What do rice cookers, smartphones and ATMs have in common, other than making our lives easier? They’re each made possible by a tiny piece of technology called a semiconductor.
“Semiconductors are the brain of modern technology,” said Vice President Kamala Harris as she addressed a crowd in Sunnyvale on May 22.
Harris had touched down at Mountain View’s Moffett Federal Airfield earlier that morning to speak with local tech executives about the importance of investing in semiconductor research and development, something the Biden-Harris administration has poured billions of dollars into.
The vice president was also there to honor Silicon Valley-based company Applied Materials, which announced on May 22 that it will invest $4 billion in a massive new semiconductor research and development facility in Sunnyvale -- a commitment made possible by incentives offered in the CHIPS and Science Act, which President Joe Biden signed into law last year.
Semiconductors, sometimes called microchips, are “small chips of silicon, usually no larger than a fingernail, and no thicker than a piece of paper,” Harris said. “And they’re essential to every electronic device that we currently use, from computers to televisions to air conditioners and washing machines.”
In fact, Silicon Valley got its famed moniker following the rise of silicon semiconductor chip manufacturing in the area in the mid-20th century.
“As indispensable as semiconductors are today, they will become even more important in the future,” Harris said. “Across America, scientists and entrepreneurs are working to develop technology that will transform our world.”
From solar panels to wind turbines, satellite networks to artificial intelligence, new and emerging technologies will all require semiconductors that are “more compact, more efficient, more powerful and more affordable,” Harris said.
But in the last few years, delivering on this growing need for microchips has proven challenging.
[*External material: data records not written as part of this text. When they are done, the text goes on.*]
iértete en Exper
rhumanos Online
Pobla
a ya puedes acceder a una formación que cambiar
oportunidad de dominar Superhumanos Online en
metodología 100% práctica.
Following the onset of the COVID-19 pandemic, supply chain disruptions and changes in people’s everyday habits led the demand for semiconductors to exceed the supply. As Fortune reported at the height of the shortage in 2021, the dearth of computer chips was “crippling players in industries as diverse and far afield as automotives and smartphones.”
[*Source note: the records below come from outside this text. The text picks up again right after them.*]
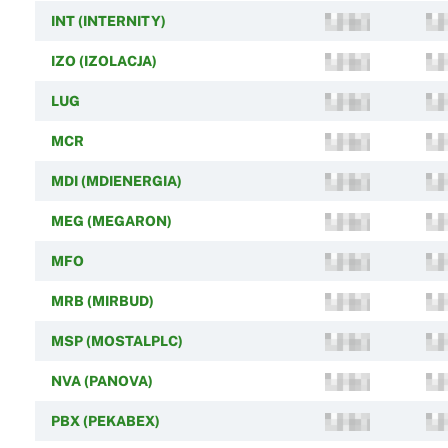
INT (INTERNITY)
IZO (IZOLACJA)
LUG
MCR
MDI (MDIENERGIA)
MEG (MEGARON)
MFO
MRB (MIRBUD)
MSP (MOSTALPLC)
NVA (PANOVA)
PBX (PEKABEX)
The shortage led the Biden-Harris administration to sign the CHIPS (Creating Helpful Incentives to Produce Semiconductors) and Science Act in mid-2022, investing billions in American semiconductor research, development and manufacturing.
“America invented the semiconductor, but today produces about 10% of the world’s supply – and none of the most advanced chips,” according to a White House fact sheet about the legislation. “The CHIPS and Science Act will unlock hundreds of billions more in private sector semiconductor investment across the country, including production essential to national defense and critical sectors.”
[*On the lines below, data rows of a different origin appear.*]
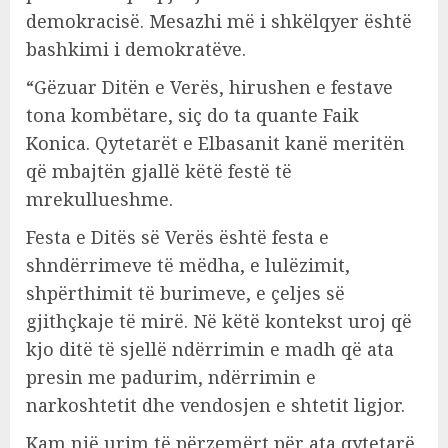
demokracisë. Mesazhi më i shkëlqyer është
bashkimi i demokratëve.
“Gëzuar Ditën e Verës, hirushen e festave
tona kombëtare, siç do ta quante Faik
Konica. Qytetarët e Elbasanit kanë meritën
që mbajtën gjallë këtë festë të
mrekullueshme.
Festa e Ditës së Verës është festa e
shndërrimeve të mëdha, e lulëzimit,
shpërthimit të burimeve, e çeljes së
gjithçkaje të mirë. Në këtë kontekst uroj që
kjo ditë të sjellë ndërrimin e madh që ata
presin me padurim, ndërrimin e
narkoshtetit dhe vendosjen e shtetit ligjor.
Kam një urim të përzemërt për ata qytetarë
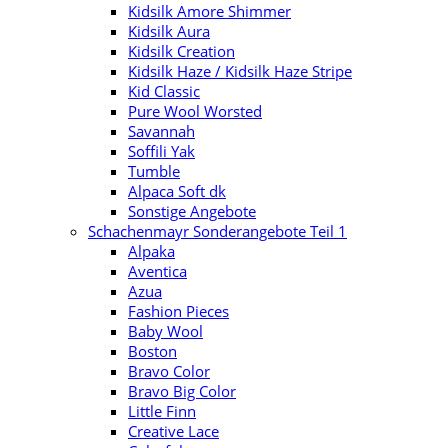
Kidsilk Amore Shimmer
Kidsilk Aura
Kidsilk Creation
Kidsilk Haze / Kidsilk Haze Stripe
Kid Classic
Pure Wool Worsted
Savannah
Soffili Yak
Tumble
Alpaca Soft dk
Sonstige Angebote
Schachenmayr Sonderangebote Teil 1
Alpaka
Aventica
Azua
Fashion Pieces
Baby Wool
Boston
Bravo Color
Bravo Big Color
Little Finn
Creative Lace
Applied Materials, where Harris gave her remarks, is a leading innovator in the semiconductor industry. The company’s new $4 billion Sunnyvale facility is expected to come online by early 2026, and once complete, will be the world’s “largest and most advanced facility for collaborative semiconductor process technology and manufacturing equipment research and development,” Applied Materials said in a statement. The new facility is contingent on support and incentives from the federal government offered through the CHIPS and Science Act, the company said.
The new center is expected to employ up to 1,500 workers during construction and create up to 2,000 new engineering jobs in Silicon Valley.
“Since the early days of Sunnyvale, America has led the world in semiconductor research and development,” Harris said. “To build a better future, we must continue that leadership to make sure America’s innovators have the support they need to design and build better semiconductors.”